Als de synode spreekt over veranderingen die de gemeente of haar predikant direct aangaan, dan is de betrokkenheid groter én neemt soms de weerstand toe. De voorbije tijd was het aan de orde. Winst was in elk geval wel dat er nu wat meer onbekommerd over de mobiliteit van predikanten gesproken kan worden.

‘Kerk 2025’ – wie betrokken is op het geheel van de Protestantse Kerk, kent de aanduiding, weet dat achter deze twee woorden het beleidsvoornemen schuilgaat om terug te keren naar de basis van het kerk-zijn: verkondigen, dienen, leren, vieren, getuigen. Die concentratie gaat gepaard met het verlangen om de organisatie van de kerk lichter te maken: minder bestuurlijk werk, minder vergaderuren en een grotere slagkracht. Flexibiliteit wordt gevraagd.

Concrete voornemens

In november had de synode er tien uur voor nodig om unaniem (!) vast te stellen dat de denkrichting uit ‘Kerk 2025’ voor de kerk goed was. Het is begrijpelijk – en zie het als teken van betrokkenheid bij en liefde voor de kerk – dat er allerlei stemmen klinken zodra de voorstellen concreet worden, het eigen leven van een gemeente of ambtsdrager raken. In feite cirkelt het dan om de vraag hoe noties als ambt, gemeente, prediking, sacrament zich verhouden tot specifieke voorstellen.

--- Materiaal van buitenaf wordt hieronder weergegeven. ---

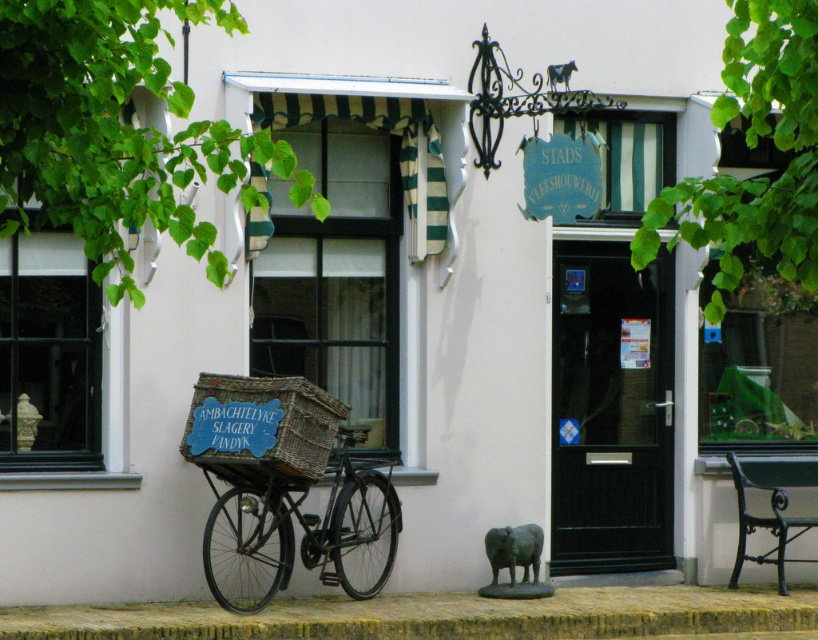 Question: Which of the following is the closest to the observer?

Choices:
 (A) (223, 384)
 (B) (396, 620)
 (C) (324, 566)

Answer: (B)

Question: Does black matte bicycle at center have a lesser width compared to woven brown crate at center?

Choices:
 (A) no
 (B) yes

Answer: (A)

Question: Which point is farther to the camera?

Choices:
 (A) brick at lower center
 (B) woven brown crate at center

Answer: (B)

Question: Is brick at lower center smaller than woven brown crate at center?

Choices:
 (A) yes
 (B) no

Answer: (B)

Question: Does brick at lower center have a smaller size compared to woven brown crate at center?

Choices:
 (A) yes
 (B) no

Answer: (B)

Question: Considering the real-world distances, which object is farthest from the brick at lower center?

Choices:
 (A) black matte bicycle at center
 (B) woven brown crate at center

Answer: (B) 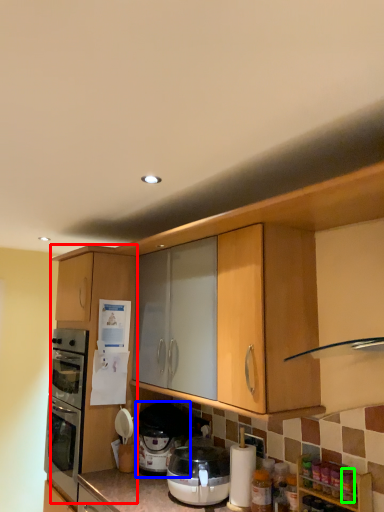 Question: Which is farther away from cabinetry (highlighted by a red box)? pressure cooker (highlighted by a blue box) or bottle (highlighted by a green box)?

Choices:
 (A) pressure cooker
 (B) bottle

Answer: (B) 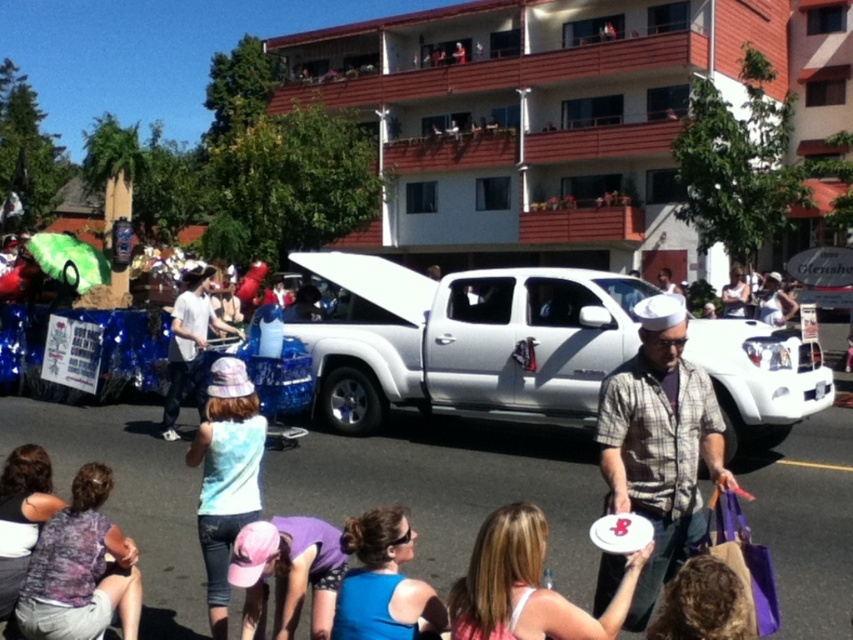 You are a photographer trying to capture the entire white metallic pickup truck at center and the purple fabric cap at lower center in a single frame. Based on their sizes, which object should you position closer to the camera to ensure both fit in the photo?

The white metallic pickup truck at center is narrower than the purple fabric cap at lower center. To fit both in the frame, position the purple fabric cap at lower center closer to the camera since it is wider and requires more space.

You are a photographer trying to capture the entire scene of the white metallic pickup truck at center and the blue fabric shirt at center in one frame. Based on their sizes, which object should you focus on to ensure both fit in the photo?

The white metallic pickup truck at center is narrower than the blue fabric shirt at center, so focusing on the truck and adjusting the camera angle to include the shirt would allow both to fit in the frame.

You are standing at the center of the image. There is a point marked at coordinates (x=465, y=340). What object is located at that point?

The object at point (x=465, y=340) is the white metallic pickup truck at center. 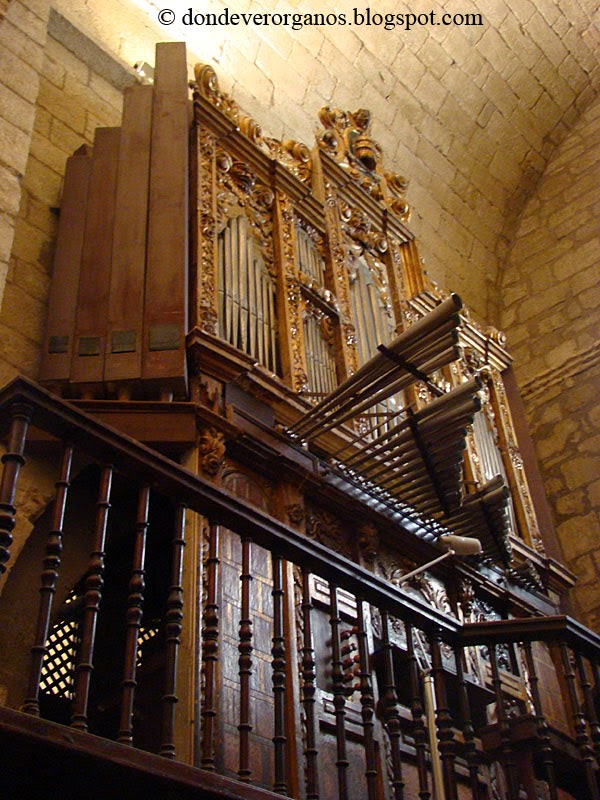 Identify the location of wooden boards. (139, 268). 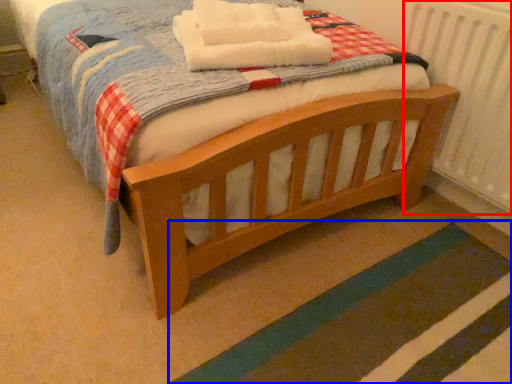 Question: Which object appears farthest to the camera in this image, radiator (highlighted by a red box) or strip (highlighted by a blue box)?

Choices:
 (A) radiator
 (B) strip

Answer: (A) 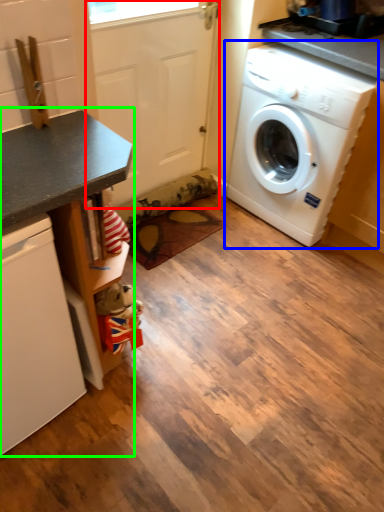 Question: Which is farther away from screen door (highlighted by a red box)? washing machine (highlighted by a blue box) or counter (highlighted by a green box)?

Choices:
 (A) washing machine
 (B) counter

Answer: (B) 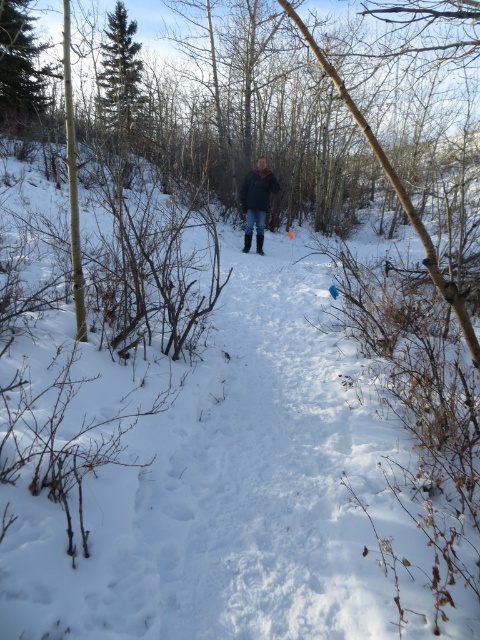 Question: Does green matte tree at upper left appear on the right side of green leafy tree at upper left?

Choices:
 (A) no
 (B) yes

Answer: (B)

Question: Estimate the real-world distances between objects in this image. Which object is closer to the green leafy tree at upper left?

Choices:
 (A) green matte tree at upper left
 (B) dark blue jacket at center

Answer: (A)

Question: Which of these objects is positioned farthest from the dark blue jacket at center?

Choices:
 (A) green matte tree at upper left
 (B) green leafy tree at upper left

Answer: (B)

Question: Does green leafy tree at upper left appear under dark blue jacket at center?

Choices:
 (A) no
 (B) yes

Answer: (A)

Question: Which of the following is the farthest from the observer?

Choices:
 (A) green matte tree at upper left
 (B) green leafy tree at upper left
 (C) dark blue jacket at center

Answer: (A)

Question: Can you confirm if green matte tree at upper left is bigger than green leafy tree at upper left?

Choices:
 (A) no
 (B) yes

Answer: (B) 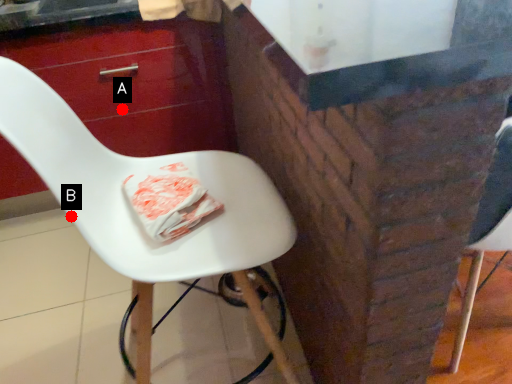 Question: Two points are circled on the image, labeled by A and B beside each circle. Among these points, which one is nearest to the camera?

Choices:
 (A) A is closer
 (B) B is closer

Answer: (B)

Een voorbeeld? Als er ruimte komt voor huisgemeenten als een nieuwe gestalte van de kerk, wat betekent dit voor de sacramenten? ‘Daar moet goed over nagedacht worden, daar is maatwerk voor nodig’, aldus de scriba, dr. A.J. Plaisier. In feite beoogde de Open brief van het hoofdbestuur van de Gereformeerde Bond in de week voor de synode dit signaal af te geven dat bovengenoemde noties uit de Schrift en de reformatorische traditie bij een oplossingsgerichte aanpak voor knelpunten in de kerk leidend moeten blijven, ook als de gestalte van de kerk verandert.

Flakkee of Texel

Dat tijd nemen voor ‘goed nadenken’ waar ds. Plaisier over sprak, kan dan weer op gespannen voet staan met het besef van urgentie. Laten we immers niet wegkijken van de situatie in het geheel van de kerk en in het leiding geven zorgvuldigheid combineren met moed en doortastendheid. Dan zien we dat de kerk op Flakkee er anders voorstaat dan op Texel, in Amersfoort anders dan in Arnhem. In die context zijn we aan elkaar gegeven.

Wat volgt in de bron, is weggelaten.